- **What you will do**
Could you reproduce, word for word, everything below from the line containing "Festo SE & Co. KG" down to the line containing "spannende, abwechslungsreiche Berufslaufbahn.", with both of those lines included and no others?

- **Input records**
►

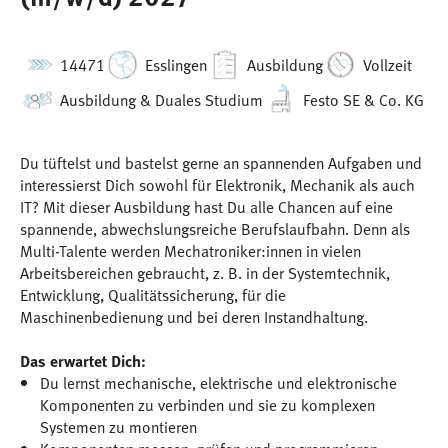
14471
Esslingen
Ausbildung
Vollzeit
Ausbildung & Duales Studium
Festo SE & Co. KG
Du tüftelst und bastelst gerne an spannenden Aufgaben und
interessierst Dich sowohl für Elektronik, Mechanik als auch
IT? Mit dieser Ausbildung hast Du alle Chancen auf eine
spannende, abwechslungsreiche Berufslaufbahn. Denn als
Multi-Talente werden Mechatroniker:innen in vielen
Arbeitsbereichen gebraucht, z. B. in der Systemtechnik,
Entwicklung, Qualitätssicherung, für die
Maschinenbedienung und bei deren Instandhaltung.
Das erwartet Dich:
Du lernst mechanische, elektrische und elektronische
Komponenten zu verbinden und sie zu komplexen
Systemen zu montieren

◄
►

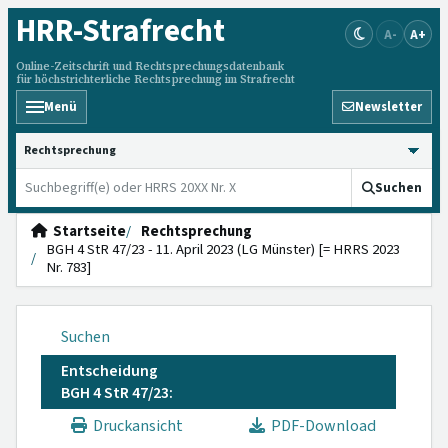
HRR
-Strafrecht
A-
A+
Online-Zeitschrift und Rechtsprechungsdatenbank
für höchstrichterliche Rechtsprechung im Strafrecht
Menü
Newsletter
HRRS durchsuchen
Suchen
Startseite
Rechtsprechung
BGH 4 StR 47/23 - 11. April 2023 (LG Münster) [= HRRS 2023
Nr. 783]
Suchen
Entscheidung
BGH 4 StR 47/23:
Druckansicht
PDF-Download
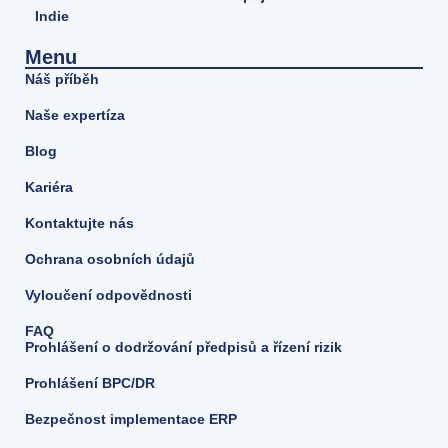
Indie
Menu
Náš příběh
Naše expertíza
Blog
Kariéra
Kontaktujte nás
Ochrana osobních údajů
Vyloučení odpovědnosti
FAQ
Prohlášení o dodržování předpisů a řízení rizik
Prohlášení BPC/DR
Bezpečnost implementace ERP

◄

- **Task answer**
Festo SE & Co. KG
Du tüftelst und bastelst gerne an spannenden Aufgaben und
interessierst Dich sowohl für Elektronik, Mechanik als auch
IT? Mit dieser Ausbildung hast Du alle Chancen auf eine
spannende, abwechslungsreiche Berufslaufbahn. Denn als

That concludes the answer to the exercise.